Repairing Two Units at the Yelm Hydroelectric Plant
“What began as a unit inspection at a vintage hydroelectric project turned into a complete mechanical rebuild, with several challenges and change orders amounting to $1.2 million.”
“The city of Centralia, Wash., sought a 15- to 20-year maintenance solution in early 2010 for its 12-MW Yelm Hydroelectric Project, a run-of-river facility on the Nisqually River about 20 miles east of Olympia, Wash. The city has routinely maintained this 1930s facility, which supplies nearly a third of the city’s electrical needs.
Inspection uncovers significant issue
“What began as a simple unit inspection turned into a complete mechanical rebuild with significant challenges. Throughout the project, NAES coordinated with several vendors and suppliers to find solutions to every challenge that arose. In addition, the project team often had to make decisions with unclear or insufficient data, requiring expertise from all parties involved. A simple and routine inspection had instead delivered unexpected additional work, outage delays and project costs.
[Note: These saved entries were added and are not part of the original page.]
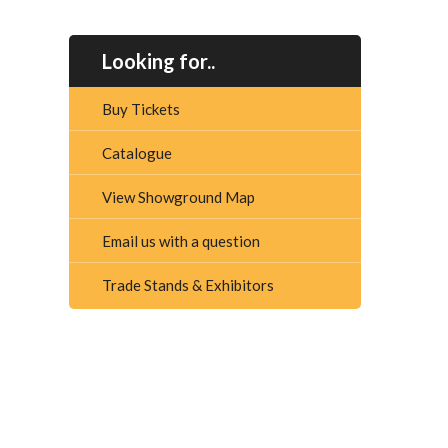
Looking for..
Buy Tickets
Catalogue
View Showground Map
Email us with a question
Trade Stands & Exhibitors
Early in the project, the team implemented a task/work order process to expedite the work and as part of a financial strategy to garner support from the city. City Council involvement was crucial for approving project expenditures all along the way. By the end of the project, six change orders had been written totaling $1.2 million, all approved by the council to ensure the facility would achieve the maximum benefit from dollars spent.
Unit 3 returned to commercial operation on January 17, 2011, and Unit 1 returned to commercial operation on June 16, 2011. Both units are running well today. The collaboration of all parties involved – the owner, contractor, various vendors and suppliers, and City Council – ensured a smooth and successful outcome to what turned out to be a challenging project,” quoting Jay Pickett, John Stender and Linda Fulsaas in Renewable Energy World.